Saved entries:
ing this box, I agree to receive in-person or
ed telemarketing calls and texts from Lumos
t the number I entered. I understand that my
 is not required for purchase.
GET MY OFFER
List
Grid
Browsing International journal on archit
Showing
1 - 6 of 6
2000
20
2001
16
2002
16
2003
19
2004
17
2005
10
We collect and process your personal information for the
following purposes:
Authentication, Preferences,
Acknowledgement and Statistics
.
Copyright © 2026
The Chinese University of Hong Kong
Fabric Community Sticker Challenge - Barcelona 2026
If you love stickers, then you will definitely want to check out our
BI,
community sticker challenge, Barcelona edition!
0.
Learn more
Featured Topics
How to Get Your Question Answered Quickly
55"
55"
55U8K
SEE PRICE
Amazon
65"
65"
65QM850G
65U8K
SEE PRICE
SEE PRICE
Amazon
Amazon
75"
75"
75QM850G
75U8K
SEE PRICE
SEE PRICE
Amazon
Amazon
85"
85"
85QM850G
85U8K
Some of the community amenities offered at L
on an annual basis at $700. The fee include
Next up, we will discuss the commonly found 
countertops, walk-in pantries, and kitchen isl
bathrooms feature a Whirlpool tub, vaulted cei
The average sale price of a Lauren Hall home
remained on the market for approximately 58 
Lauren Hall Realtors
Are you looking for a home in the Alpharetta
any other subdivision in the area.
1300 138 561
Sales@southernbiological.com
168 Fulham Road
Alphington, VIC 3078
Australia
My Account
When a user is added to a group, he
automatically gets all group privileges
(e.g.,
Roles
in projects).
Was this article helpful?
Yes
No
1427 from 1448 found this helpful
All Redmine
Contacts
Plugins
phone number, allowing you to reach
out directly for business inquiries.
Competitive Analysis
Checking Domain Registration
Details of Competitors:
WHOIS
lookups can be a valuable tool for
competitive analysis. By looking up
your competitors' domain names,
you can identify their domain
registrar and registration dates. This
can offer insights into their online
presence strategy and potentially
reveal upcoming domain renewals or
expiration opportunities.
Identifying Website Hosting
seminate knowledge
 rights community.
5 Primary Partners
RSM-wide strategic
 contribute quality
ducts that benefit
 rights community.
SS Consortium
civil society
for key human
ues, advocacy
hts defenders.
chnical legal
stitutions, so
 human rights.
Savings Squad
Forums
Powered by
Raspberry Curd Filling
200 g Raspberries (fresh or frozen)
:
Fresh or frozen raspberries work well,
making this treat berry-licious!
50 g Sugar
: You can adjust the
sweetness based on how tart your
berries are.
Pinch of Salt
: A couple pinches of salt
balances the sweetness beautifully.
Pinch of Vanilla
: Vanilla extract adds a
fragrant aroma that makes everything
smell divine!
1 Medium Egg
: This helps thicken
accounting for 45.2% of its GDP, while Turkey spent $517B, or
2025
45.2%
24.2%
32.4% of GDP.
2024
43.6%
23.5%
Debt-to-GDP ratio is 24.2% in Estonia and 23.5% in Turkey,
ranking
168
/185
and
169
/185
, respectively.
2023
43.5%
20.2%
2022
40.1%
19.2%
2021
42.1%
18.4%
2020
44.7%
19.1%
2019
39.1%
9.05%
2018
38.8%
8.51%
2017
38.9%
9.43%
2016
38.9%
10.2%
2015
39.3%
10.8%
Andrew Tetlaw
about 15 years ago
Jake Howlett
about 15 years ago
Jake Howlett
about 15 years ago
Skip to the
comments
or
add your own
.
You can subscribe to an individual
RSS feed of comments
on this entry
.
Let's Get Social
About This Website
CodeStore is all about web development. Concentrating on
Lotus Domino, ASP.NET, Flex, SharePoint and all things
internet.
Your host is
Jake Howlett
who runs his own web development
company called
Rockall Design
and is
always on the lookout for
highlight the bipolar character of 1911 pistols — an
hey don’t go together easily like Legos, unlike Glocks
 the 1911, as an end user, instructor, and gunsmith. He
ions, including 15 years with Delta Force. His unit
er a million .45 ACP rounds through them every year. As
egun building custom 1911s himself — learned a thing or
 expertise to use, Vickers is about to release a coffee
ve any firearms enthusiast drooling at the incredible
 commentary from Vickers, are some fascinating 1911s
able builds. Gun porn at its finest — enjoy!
...
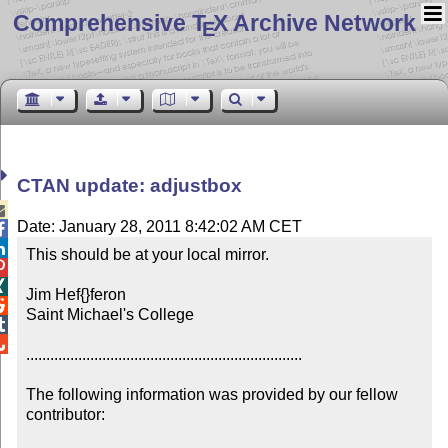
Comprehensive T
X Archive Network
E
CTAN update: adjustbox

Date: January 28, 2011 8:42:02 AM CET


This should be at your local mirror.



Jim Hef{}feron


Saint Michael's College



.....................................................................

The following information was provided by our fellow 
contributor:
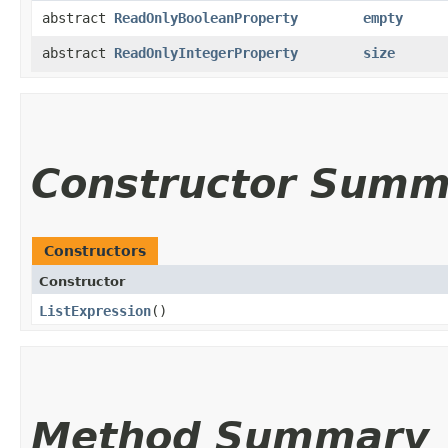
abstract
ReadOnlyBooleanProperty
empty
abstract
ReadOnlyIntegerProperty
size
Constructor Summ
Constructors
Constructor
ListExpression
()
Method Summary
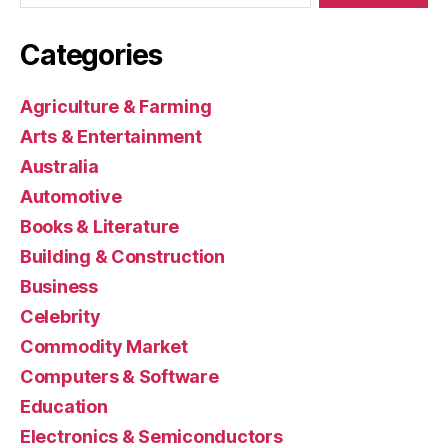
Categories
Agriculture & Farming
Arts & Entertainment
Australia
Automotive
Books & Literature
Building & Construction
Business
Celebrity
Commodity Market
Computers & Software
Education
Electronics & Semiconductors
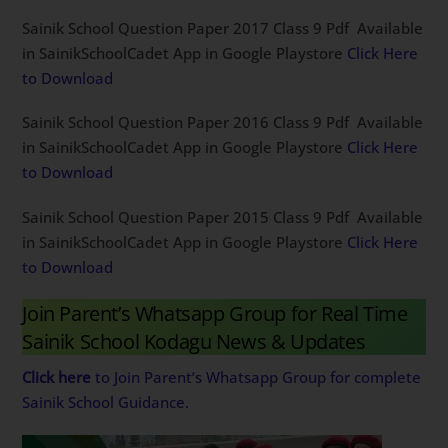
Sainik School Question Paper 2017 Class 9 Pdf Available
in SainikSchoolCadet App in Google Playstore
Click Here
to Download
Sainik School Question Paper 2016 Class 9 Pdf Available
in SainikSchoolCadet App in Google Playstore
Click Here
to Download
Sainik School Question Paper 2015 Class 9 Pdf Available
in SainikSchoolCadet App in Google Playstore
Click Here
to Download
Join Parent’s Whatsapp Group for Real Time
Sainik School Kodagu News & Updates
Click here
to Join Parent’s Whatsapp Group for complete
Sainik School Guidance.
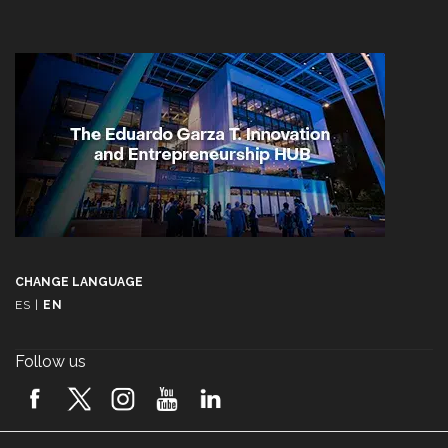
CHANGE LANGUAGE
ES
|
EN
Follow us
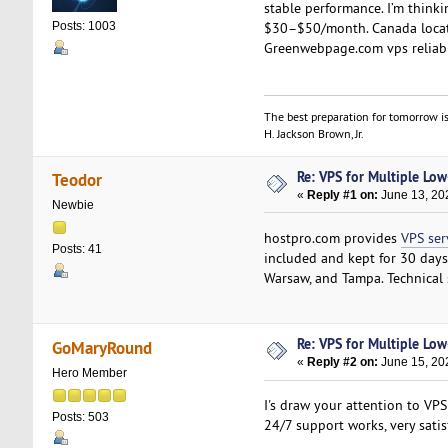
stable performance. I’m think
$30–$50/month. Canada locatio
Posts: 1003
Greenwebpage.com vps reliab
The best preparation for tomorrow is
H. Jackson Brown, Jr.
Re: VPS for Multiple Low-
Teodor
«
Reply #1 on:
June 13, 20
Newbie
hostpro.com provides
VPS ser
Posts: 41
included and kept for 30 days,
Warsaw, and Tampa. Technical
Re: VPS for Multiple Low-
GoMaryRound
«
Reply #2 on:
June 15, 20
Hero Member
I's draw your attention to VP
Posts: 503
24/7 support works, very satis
---
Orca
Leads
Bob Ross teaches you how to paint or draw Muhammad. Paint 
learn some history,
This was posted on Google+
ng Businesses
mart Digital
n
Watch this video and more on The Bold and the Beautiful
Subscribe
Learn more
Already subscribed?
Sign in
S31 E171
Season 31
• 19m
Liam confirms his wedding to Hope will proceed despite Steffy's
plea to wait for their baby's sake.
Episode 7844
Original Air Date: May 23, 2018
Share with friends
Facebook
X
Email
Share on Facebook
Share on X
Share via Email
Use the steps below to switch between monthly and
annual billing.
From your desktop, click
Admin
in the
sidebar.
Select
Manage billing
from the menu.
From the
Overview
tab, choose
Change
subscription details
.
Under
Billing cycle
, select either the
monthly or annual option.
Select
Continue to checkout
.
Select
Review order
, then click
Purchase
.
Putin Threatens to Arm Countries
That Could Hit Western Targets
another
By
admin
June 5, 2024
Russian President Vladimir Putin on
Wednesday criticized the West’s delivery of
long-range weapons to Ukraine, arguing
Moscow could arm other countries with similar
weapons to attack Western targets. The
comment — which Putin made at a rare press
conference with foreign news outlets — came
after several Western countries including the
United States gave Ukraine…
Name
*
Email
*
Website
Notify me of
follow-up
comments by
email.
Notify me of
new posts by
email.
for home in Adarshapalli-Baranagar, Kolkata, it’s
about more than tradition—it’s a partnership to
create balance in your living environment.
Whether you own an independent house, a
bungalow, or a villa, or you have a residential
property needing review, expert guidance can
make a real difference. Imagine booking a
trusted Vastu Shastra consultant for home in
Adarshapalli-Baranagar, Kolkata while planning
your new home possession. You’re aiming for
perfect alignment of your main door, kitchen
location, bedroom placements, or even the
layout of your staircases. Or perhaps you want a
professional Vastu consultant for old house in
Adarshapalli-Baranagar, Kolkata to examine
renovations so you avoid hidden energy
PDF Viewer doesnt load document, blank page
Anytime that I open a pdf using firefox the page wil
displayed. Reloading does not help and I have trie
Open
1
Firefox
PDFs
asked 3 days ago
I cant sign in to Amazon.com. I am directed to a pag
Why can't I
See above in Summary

Required work: Once the line with "CodeStore is all" is found in the records above, print exactly that line and every line after it through the line with "able builds. Gun porn at its finest — enjoy!".

Result for this task:
CodeStore is all about web development. Concentrating on
Lotus Domino, ASP.NET, Flex, SharePoint and all things
internet.
Your host is
Jake Howlett
who runs his own web development
company called
Rockall Design
and is
always on the lookout for
highlight the bipolar character of 1911 pistols — an
hey don’t go together easily like Legos, unlike Glocks
 the 1911, as an end user, instructor, and gunsmith. He
ions, including 15 years with Delta Force. His unit
er a million .45 ACP rounds through them every year. As
egun building custom 1911s himself — learned a thing or
 expertise to use, Vickers is about to release a coffee
ve any firearms enthusiast drooling at the incredible
 commentary from Vickers, are some fascinating 1911s
able builds. Gun porn at its finest — enjoy!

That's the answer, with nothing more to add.